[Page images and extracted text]

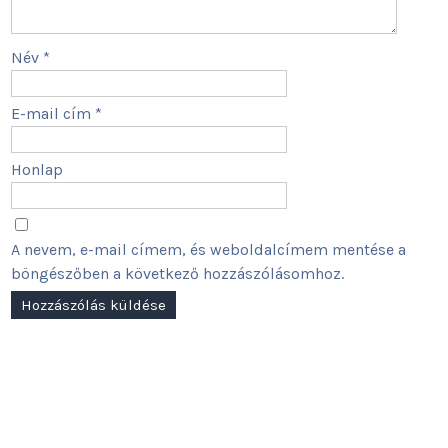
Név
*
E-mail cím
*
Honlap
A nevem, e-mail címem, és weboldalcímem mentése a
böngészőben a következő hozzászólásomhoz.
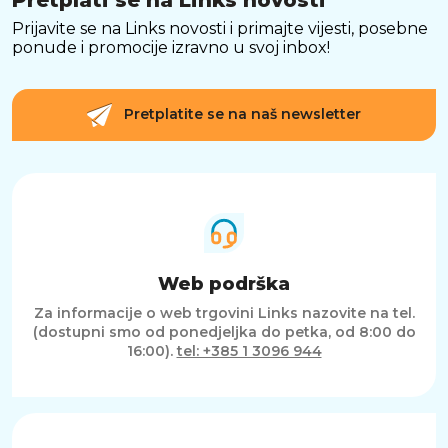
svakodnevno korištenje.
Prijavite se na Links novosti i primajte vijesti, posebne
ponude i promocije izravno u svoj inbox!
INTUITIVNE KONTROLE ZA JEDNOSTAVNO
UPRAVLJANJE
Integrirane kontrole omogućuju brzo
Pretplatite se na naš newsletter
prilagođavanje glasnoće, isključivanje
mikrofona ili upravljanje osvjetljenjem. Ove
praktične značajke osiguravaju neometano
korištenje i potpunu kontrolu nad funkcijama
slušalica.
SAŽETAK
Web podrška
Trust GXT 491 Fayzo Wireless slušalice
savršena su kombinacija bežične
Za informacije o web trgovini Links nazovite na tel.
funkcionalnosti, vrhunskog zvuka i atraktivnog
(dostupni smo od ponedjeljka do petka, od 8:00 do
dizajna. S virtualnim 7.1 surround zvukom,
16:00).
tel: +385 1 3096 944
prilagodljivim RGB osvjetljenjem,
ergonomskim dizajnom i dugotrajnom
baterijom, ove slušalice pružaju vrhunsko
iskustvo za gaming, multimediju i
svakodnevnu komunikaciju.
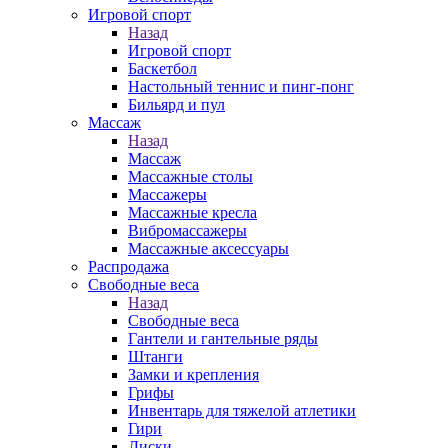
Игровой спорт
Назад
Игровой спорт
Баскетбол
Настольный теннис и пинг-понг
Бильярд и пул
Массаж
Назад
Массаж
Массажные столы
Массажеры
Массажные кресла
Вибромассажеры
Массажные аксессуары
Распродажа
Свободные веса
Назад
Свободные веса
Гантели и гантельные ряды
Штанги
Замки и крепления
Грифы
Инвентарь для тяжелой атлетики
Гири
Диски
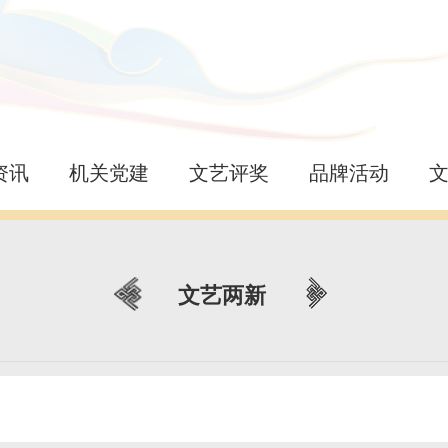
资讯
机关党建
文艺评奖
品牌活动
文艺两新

§ Instructions to follow
Which of the lines above carry the string "osvjetljenjem"? Copy every one.

§ Solved exercise
mikrofona ili upravljanje osvjetljenjem. Ove
prilagodljivim RGB osvjetljenjem,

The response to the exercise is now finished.